Larry Osterman's WebLog

Confessions of an Old Fogey
Blog - Title

WHat's wrong with this code, part 9 (File Copy) - the answers

WHat's wrong with this code, part 9 (File Copy) - the answers

  • Comments 11
Wow, where to begin on this one.

Lets start with the easy one, the simple coding error.

Here it is:

    // Account for data read.
    dataBlock->dataLengthWritten->QuadPart += dataBlock->readLength;

The problem with this is that 64bit math isn't atomic on 32bit processors.  Which means that if you tried to copy files over 4G in size, then the addition would potentially mis-order the writes to the two halves of the dataLengthWritten field, causing measurement issues.

To fix that, you need to use the InterlockedExchangeAdd64() function which will perform the operation atomically.

Now for the complicated coding error.  That one shows up here:

   if (!SetFilePointerEx(dataBlock->sourceHandle, dataBlock->fileDataOffset, NULL, FILE_BEGIN))
        printf("Unable to set current file position in source to %i64d: %d", dataBlock->fileDataOffset, GetLastError());
    DWORD readLength;
    if (!ReadFile(dataBlock->sourceHandle, dataBuffer, dataBlock->readLength, &readLength, NULL))
        printf("Unable to read data from file: %d\n", GetLastError());

The problem here is that the file wasn't opened for overlapped I/O.  If you don't specify FILE_FLAG_OVERLAPPED on the call to CreateFile, then the OS will synchronize access to the file.  It does that by acquiring a lock across each file operation.  But the key thing is that this lock is only held across individual operations.  So if there were two worker threads running, their calls to SetFilePointerEx call would reset each other.  In other words, you'd have:

Thread 1 Thread 2
Set file pointer to 0  
  Set file pointer to 20
Read from file  
  Read from file

In general, if you don't specify FILE_FLAG_OVERLAPPED, then the OS makes no guarantees about what happens with file I/O if you attempt to do the I/O on more than one thread. 

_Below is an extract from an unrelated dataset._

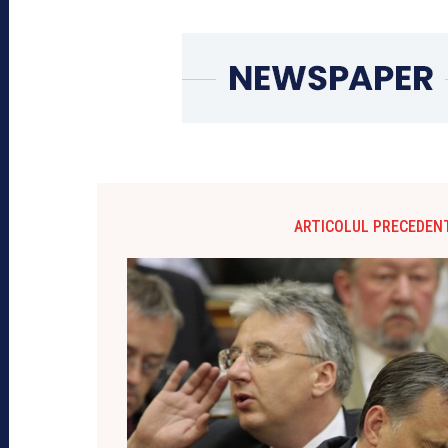
ARTICOLUL PRECEDEN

So the first thread would think its reading at 0, but would in fact be reading at 20.  To fix this, the file would have to be opened with the FILE_FLAG_OVERLAPPED flag.  The copy routine would have to remove the calls to SetFilePointerEx and instead replace the ReadFIle with:

    DWORD readLength;
    OVERLAPPED readOverlapped;
    readOverlapped.hEvent = CreateEvent(NULL, FALSE, TRUE, NULL);
    readOverlapped.Offset = dataBlock->fileDataOffset.LowPart;
    readOverlapped.OffsetHigh = dataBlock->fileDataOffset.HighPart;
    if (!ReadFile(dataBlock->sourceHandle, dataBuffer, dataBlock->readLength, NULL, &readOverlapped))
        DWORD error = GetLastError();
        if (error == ERROR_IO_PENDING)
            if (!GetOverlappedResult(dataBlock->sourceHandle, &readOverlapped, &readLength, TRUE))
                printf("Unable to read data from file: %d\n", GetLastError());
            printf("Unable to read data from file: %d\n", GetLastError());

And this leads neatly to the design errors.  As I mentioned, there are at least three of them.

The first is fairly large - the reality is that this code doesn't actually overlap reads and writes - instead it replaces them with synchronous operations.  Which doesn't really generate a lot of parallelism - the code is still spending most of its time blocked waiting on I/O to complete.  Instead, the code should be reworked based on a finite state machine (or recoded to use ReadFIleEx with a callback function) to force the code to proceed in a more orderly fashion.

The second design error is that the code will effectively read (and writes) randomly through the file, while QueueUserWorkItem queues requests in order, if there are more than one worker thread running, the order in which operations run is effectively random.  This means that the cache manager will thrash mightily trying to pre-read data.  This can be fixed by specifying FILE_FLAG_RANDOM_ACCESS on the CreateFile.  But the code STILL has problems - it would be nice if the OS could read ahead of the writes and doing random I/O doesn't help.  In reality, using unbuffered I/O (and limiting the I/O to the native cluser size on disk) is probably a better choice - in other words, accepting to cache the file data internally.  But the I/O ordering issue that leads to the third design failure.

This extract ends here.